The GitLab Operator is built using the Operator SDK v1.0.0 and consequently uses the Kubebuilder v2 layout format. This is necessary to know since there was a change in project directory and some of the tooling used by operator SDK.

$ pwd
gitlab-operator
$ tree -dL 2 .
.
├── api
│   └── v1beta1
├── bundle
│   ├── manifests
│   ├── metadata
│   └── tests
├── config
│   ├── certmanager
│   ├── crd
│   ├── default
│   ├── deploy
│   ├── manager
│   ├── manifests
│   ├── prometheus
│   ├── rbac
│   ├── samples
│   ├── scorecard
|   ├── test
│   └── webhook
├── controllers
│   ├── backup
│   ├── gitlab
│   ├── helpers
│   ├── runner
│   ├── settings
│   ├── testdata
│   └── utils
├── doc
├── hack
│   └── assets
├── helm
│   └── testdata
└── scripts
    └── manifests
  • The controllers directory contains the controller implementations for the GitLab and GitLab Backup controllers.
  • The api directory contains the API resource definitions for the GitLab and GLBackup resources owned by the operator. The API definitions are grouped by their API version. The *_types.go file inside api/<api_version> contains spec definitions and markers used to generate the Custom Resource Definitions and Cluster Service Version file used by OLM.
  • The config/samples directory contains an example manifest for the GitLab Custom Resource.
  • The config/test directory contains a parametrized GitLab definition used for running integration tests.

    An example is shown below:

    // +kubebuilder:rbac:groups=core,resources=configmaps,verbs=get;list;watch;create;update;patch;delete

    The contents of config/rbac/custom were created manually and is not affected by the RBAC markers.

    Most of the other contents of the config directory are automatically generated but could be modified using kustomize.

  • The hack/assets path contains resources that would need to be pushed inside the operator image when the container image is being built.
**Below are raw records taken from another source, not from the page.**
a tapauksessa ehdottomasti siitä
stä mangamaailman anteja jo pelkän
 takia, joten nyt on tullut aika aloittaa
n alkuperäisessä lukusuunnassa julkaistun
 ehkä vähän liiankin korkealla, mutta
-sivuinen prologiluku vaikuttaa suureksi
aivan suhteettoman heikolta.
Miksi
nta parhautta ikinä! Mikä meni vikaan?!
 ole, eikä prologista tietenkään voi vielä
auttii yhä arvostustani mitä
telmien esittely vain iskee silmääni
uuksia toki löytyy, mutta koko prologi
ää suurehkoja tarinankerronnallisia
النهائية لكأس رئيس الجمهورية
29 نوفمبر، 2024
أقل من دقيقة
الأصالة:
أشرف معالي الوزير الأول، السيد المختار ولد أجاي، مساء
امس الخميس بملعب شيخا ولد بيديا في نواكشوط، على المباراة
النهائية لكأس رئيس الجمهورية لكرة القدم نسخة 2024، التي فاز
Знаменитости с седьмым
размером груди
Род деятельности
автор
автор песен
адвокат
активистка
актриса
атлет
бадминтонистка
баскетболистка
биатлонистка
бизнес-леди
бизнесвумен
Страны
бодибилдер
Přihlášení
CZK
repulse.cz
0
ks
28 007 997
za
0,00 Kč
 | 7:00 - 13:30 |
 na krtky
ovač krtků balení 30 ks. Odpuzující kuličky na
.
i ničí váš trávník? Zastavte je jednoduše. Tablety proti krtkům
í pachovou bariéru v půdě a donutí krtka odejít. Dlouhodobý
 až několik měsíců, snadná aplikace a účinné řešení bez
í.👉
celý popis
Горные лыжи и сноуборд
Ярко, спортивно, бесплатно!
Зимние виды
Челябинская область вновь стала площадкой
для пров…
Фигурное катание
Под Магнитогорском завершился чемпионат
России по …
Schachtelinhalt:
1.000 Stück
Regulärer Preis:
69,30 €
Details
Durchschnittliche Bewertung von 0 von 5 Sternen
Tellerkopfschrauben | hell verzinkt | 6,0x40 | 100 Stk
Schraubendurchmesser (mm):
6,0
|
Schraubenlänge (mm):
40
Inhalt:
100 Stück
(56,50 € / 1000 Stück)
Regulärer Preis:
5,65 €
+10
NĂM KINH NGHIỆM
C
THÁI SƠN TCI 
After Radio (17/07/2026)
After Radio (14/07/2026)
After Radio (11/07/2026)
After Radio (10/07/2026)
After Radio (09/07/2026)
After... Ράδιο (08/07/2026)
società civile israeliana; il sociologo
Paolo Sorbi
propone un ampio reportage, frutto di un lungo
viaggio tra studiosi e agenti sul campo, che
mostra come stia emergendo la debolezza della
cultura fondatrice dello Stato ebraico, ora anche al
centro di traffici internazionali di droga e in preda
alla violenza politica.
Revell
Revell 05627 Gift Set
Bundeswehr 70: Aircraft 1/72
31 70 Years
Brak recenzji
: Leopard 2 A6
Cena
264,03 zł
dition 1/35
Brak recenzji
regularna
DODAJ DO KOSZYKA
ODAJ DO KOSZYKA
This is where release files would go.

Additional Resources

The Makefile allows us to customize manage different tasks such as:

  • Creating an Operator Lifecycle Manager bundle

    make bundle
    
  • Building a container image for the operator

    make docker-build IMG=quay.io/<username>/gitlab-operator:latest
    
  • Pushing the image to a container registry

    make docker-push IMG=quay.io/<username>/gitlab-operator:latest
    
  • Run the operator locally to test changes

    make run
    

Deploying the Operator

For instructions on deploying the operator, see the installation docs.

Debugging

There have been a couple of functions added to controllers/gitlab/template_test.go to assist in the development of features and the writing of tests.

  • dumpTemplate(template)
  • dumpTemplateToFile(template, filename)
  • dumpHelmValues(values)
  • dumpHelmValuesToFile(values, filename)

The dumpTemplate() function will take the template object from the GitLab adapter and return the rendered YAML of the Helm chart as a string. Since the Go test framework will absorb anything written to stdout, the dumpTemplateToFile() will write the YAML to a file for inspection. It is important to note that if just a filename is provided that the file will be written to the subdirectory where the test file resides rather than the directory where the tests were initiated from. An absolute file path is necessary if one desires the file to be written where the tests are initiated from.

Similarly the dumpHelmValues() will return the YAML representation of the Helm values as string. This is can be used to verify that the intended values are set at the beginning of any tests. The dumpHelmValues() function is used to write the YAML to a file for inspection and the filename argument has the same limitations as dumpTemplateToFile().